The problem according to Dittmar is that these problems will get solved serially over the course of 30 years and then we'll spend 15 years building a power plant and by that time the tritium will have decayed. The timing here depends on the question of how much uranium there really is, but the general argument is that with more funding and more physicists we could solve X, Y, and Z in parallel with K.
- The big problem with any fissile-material-related "we'll be fine because of X" argument is lead time. It takes longer to get from uranium-in-the-ground to uranium-in-a-reactor than it takes to get from coal-in-the-ground to coal-in-a-furnace. It takes a long time to ramp up uranium reprocessing or any other exotic solution. It takes a long time to build a nuclear power plant or to get an experimental result to commercial viability.

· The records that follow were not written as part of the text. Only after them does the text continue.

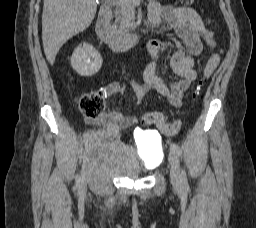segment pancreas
<instances>
[{
	"label": "pancreas",
	"instance_id": "obj_1",
	"mask_svg": "<svg viewBox=\"0 0 256 228\" xmlns=\"http://www.w3.org/2000/svg\"><path fill=\"white\" fill-rule=\"evenodd\" d=\"M135 6L133 2H119L115 11V31L119 33L128 32L136 28Z\"/></svg>",
	"mask_w": 256,
	"mask_h": 228
}]
</instances>
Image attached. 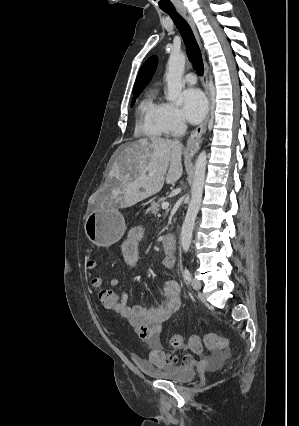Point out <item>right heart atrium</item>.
I'll use <instances>...</instances> for the list:
<instances>
[{"label": "right heart atrium", "mask_w": 299, "mask_h": 426, "mask_svg": "<svg viewBox=\"0 0 299 426\" xmlns=\"http://www.w3.org/2000/svg\"><path fill=\"white\" fill-rule=\"evenodd\" d=\"M163 121L168 134H176L185 128L180 110L171 103H164Z\"/></svg>", "instance_id": "1"}]
</instances>
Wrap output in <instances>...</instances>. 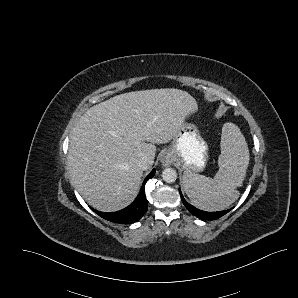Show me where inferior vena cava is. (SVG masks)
<instances>
[{
	"label": "inferior vena cava",
	"mask_w": 298,
	"mask_h": 298,
	"mask_svg": "<svg viewBox=\"0 0 298 298\" xmlns=\"http://www.w3.org/2000/svg\"><path fill=\"white\" fill-rule=\"evenodd\" d=\"M137 165L142 170H147V169H149L151 167V164L149 163L147 157H142L141 159H139Z\"/></svg>",
	"instance_id": "1"
}]
</instances>
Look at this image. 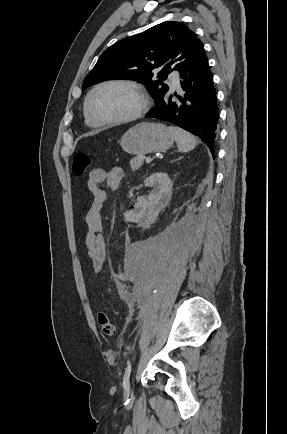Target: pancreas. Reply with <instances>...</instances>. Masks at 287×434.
Instances as JSON below:
<instances>
[{
    "mask_svg": "<svg viewBox=\"0 0 287 434\" xmlns=\"http://www.w3.org/2000/svg\"><path fill=\"white\" fill-rule=\"evenodd\" d=\"M144 159H145V157L143 155H139L137 157H134L130 161V167H131L132 171L138 170L143 165Z\"/></svg>",
    "mask_w": 287,
    "mask_h": 434,
    "instance_id": "1",
    "label": "pancreas"
}]
</instances>
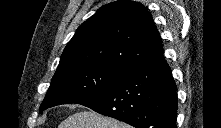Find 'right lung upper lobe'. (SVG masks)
<instances>
[{"mask_svg": "<svg viewBox=\"0 0 221 128\" xmlns=\"http://www.w3.org/2000/svg\"><path fill=\"white\" fill-rule=\"evenodd\" d=\"M162 54L150 12L140 3L119 0L102 6L78 27L57 71L96 66L126 74Z\"/></svg>", "mask_w": 221, "mask_h": 128, "instance_id": "1", "label": "right lung upper lobe"}]
</instances>
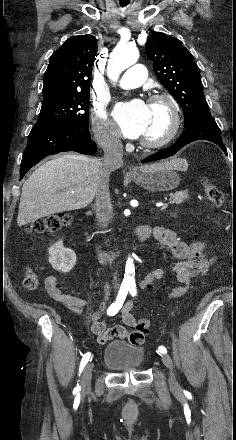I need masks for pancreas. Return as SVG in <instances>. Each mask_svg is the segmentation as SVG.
Instances as JSON below:
<instances>
[{
	"mask_svg": "<svg viewBox=\"0 0 236 440\" xmlns=\"http://www.w3.org/2000/svg\"><path fill=\"white\" fill-rule=\"evenodd\" d=\"M189 198V194L188 191H177L175 193H171L170 194V200L169 203L170 204H181L183 203L185 200H187Z\"/></svg>",
	"mask_w": 236,
	"mask_h": 440,
	"instance_id": "obj_1",
	"label": "pancreas"
}]
</instances>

So there's something here, but it doesn't seem like a bombshell. Basically, the Red Book numbers are inaccurate and vague in many different ways, but used in policy arguments as though they were very accurate, because they're the only game in town. It's possible the numbers are so far off the mark that there will be a uranium price shock in 2013, but it seems pretty unlikely.

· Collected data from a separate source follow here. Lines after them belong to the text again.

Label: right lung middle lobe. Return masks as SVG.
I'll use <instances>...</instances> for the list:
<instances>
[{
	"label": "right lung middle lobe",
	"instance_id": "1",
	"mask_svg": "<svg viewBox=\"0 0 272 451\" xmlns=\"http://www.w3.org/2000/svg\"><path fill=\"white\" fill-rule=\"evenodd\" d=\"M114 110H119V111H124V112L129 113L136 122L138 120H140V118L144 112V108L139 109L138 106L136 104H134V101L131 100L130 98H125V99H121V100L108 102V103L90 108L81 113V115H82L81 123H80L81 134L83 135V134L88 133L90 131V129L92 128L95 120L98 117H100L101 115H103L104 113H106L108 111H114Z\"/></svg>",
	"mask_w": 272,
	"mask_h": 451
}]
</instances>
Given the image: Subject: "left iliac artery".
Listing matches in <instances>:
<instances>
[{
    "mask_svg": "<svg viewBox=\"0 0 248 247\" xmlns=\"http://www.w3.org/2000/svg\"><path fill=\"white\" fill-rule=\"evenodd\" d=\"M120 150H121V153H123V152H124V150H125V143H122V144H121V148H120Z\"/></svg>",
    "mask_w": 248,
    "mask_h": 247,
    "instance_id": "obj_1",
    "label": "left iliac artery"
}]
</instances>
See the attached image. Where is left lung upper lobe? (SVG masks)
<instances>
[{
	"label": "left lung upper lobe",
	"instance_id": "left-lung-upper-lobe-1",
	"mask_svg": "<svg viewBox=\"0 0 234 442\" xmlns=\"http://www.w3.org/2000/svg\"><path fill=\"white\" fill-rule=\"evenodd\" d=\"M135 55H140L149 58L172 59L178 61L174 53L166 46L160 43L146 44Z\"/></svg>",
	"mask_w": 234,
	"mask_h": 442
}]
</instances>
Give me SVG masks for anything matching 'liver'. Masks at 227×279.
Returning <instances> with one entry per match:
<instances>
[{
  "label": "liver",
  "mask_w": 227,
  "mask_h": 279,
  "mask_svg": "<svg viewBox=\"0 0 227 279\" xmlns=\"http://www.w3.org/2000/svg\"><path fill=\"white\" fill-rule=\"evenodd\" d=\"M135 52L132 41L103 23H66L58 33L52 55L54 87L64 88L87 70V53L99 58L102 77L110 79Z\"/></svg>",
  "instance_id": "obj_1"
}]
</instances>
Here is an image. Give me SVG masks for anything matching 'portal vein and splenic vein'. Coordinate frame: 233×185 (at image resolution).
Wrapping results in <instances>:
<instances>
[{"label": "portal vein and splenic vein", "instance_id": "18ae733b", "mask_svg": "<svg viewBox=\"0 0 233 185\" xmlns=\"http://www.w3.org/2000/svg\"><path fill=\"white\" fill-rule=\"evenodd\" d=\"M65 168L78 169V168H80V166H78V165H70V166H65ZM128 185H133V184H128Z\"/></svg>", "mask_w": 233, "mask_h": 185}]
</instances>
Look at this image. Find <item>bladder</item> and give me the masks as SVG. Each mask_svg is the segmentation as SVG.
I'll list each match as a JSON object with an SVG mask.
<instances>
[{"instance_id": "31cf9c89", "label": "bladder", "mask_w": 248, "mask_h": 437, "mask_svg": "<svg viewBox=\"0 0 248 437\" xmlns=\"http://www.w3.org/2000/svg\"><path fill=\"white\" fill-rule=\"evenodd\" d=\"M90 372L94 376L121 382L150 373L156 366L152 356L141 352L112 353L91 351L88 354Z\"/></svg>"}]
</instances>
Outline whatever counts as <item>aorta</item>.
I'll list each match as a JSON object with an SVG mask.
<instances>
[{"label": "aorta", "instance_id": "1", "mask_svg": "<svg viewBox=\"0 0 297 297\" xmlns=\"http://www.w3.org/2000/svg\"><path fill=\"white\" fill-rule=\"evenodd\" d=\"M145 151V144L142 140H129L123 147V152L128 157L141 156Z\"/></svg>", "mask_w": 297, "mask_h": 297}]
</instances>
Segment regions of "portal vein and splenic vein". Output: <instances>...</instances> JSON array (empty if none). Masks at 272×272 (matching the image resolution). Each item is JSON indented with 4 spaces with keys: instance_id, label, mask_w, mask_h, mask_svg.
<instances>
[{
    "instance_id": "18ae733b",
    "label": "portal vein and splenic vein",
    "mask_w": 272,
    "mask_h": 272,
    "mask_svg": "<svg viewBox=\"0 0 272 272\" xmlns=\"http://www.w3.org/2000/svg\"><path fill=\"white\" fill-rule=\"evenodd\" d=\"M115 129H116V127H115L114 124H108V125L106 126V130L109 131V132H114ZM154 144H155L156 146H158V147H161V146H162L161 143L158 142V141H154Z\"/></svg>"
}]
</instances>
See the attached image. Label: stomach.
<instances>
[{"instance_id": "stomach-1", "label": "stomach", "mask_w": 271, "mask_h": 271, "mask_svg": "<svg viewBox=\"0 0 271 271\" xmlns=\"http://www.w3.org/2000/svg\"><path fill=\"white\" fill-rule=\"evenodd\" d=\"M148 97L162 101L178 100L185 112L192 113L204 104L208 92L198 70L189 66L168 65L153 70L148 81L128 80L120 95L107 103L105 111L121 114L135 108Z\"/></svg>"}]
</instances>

I'm interested in hearing the opinions of those who know more about these topics.
- Comments:
My impression was the concerns about "peak uranium" were not very credible. Here is a random probably-biased webpage laying out the argument: http://www.world-nuclear.org/info/inf75.htmlI don't know how to find trustable authorities on this topic, but the basic argument seems way more plausible than most shill rhetoric. The important difference between uranium and fossil fuels is that uranium is *ridiculously* energy dense. You can power a city with a few tons, or whatever. That means that sure, extracting uranium from poor ores like, say... seawater... is certainly not economically viable right now -- but that's not the interesting question. The interesting question is whether you can get net positive energy output, and AFAICT the answer is yes.Combined with that is that -- I'm told -- everyone stopped prospecting for new uranium when the cold war ended and old nukes flooded the market; it's not like oil, where we've searched *very very hard* and still aren't finding any new deposits.Like I said, though, I have no idea how to figure out which sources are actually real; just, the arguments above seem to me to make more scientific sense than anything I've heard coming from, say, the "wind and solar and magic energy distribution and storage systems will cover baseline load!" people.

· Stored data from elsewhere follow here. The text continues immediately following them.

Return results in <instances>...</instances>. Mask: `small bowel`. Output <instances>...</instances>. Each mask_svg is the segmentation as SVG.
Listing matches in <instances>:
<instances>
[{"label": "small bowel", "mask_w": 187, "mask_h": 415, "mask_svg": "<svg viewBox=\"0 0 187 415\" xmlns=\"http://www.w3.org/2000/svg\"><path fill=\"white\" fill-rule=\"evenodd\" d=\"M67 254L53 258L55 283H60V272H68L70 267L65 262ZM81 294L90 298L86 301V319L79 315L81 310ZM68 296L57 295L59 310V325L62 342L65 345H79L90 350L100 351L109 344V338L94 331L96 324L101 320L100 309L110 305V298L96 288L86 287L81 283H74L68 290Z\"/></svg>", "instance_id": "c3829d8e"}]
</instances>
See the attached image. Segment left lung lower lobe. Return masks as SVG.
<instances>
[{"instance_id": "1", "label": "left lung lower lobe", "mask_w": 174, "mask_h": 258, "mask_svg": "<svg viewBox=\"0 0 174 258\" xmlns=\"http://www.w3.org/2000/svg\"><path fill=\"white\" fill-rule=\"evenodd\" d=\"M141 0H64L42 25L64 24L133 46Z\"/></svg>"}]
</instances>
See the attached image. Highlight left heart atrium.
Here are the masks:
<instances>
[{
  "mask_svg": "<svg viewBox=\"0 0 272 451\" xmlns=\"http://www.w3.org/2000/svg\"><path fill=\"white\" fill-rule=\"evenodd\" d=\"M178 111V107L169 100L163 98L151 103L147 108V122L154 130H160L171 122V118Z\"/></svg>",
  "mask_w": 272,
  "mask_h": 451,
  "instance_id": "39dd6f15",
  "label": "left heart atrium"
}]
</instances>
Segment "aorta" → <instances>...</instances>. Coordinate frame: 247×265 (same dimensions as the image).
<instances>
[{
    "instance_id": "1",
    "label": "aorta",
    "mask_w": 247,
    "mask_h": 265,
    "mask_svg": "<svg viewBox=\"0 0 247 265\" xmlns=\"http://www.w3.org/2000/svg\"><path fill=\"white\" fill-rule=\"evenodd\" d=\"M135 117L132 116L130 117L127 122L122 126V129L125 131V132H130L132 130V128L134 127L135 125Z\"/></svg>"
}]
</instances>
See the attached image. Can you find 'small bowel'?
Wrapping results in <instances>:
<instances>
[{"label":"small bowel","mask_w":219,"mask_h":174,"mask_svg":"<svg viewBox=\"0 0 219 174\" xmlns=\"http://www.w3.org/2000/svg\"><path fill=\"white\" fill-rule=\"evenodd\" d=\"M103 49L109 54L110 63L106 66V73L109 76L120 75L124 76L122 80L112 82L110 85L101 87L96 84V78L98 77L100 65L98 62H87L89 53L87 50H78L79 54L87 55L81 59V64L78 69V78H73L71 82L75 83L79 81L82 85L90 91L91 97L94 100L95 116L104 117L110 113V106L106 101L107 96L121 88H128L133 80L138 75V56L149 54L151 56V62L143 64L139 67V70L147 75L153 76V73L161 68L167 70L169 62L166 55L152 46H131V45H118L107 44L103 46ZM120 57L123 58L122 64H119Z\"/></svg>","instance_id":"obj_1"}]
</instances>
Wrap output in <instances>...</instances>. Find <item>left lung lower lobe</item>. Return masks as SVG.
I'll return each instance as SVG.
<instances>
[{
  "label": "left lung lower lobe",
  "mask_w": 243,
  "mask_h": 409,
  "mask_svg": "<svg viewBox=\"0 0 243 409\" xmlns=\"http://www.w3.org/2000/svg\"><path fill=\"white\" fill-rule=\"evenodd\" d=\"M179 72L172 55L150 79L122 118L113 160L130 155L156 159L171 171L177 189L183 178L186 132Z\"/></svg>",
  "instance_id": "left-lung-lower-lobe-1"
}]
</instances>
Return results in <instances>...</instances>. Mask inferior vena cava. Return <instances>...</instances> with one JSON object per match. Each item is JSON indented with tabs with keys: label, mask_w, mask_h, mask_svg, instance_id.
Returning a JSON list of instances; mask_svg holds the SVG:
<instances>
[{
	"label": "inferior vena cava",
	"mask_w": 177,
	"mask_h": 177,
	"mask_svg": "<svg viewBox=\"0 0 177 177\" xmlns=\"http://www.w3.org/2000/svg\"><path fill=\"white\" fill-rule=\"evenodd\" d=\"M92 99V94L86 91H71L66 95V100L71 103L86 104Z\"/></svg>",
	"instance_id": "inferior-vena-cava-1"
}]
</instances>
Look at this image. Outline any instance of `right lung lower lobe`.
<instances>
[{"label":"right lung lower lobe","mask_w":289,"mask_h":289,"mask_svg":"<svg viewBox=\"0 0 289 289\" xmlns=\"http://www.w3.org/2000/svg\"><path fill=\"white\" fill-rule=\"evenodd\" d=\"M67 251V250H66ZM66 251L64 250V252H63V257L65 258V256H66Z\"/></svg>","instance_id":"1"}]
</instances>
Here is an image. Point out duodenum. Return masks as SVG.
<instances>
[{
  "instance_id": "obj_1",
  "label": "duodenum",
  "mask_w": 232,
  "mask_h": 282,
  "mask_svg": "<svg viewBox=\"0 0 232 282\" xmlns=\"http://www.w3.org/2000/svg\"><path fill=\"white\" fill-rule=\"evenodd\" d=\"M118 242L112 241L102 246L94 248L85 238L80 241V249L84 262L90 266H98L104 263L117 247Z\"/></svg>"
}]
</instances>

So raw unprocessed uranium is far less abundant that oil and it will be depleted sooner. And at present, most of the raw unprocessed uranium is processed and converted into nuclear fuel that is mostly used in power generation and some into weapons. At some point, the nations holding these weapons will have to determine if they want to keep the weapons for protection or reuse the fuel for power generation. This seems like a possible future where there will be no nuclear weapons by shear necessity for power or other non-military uses.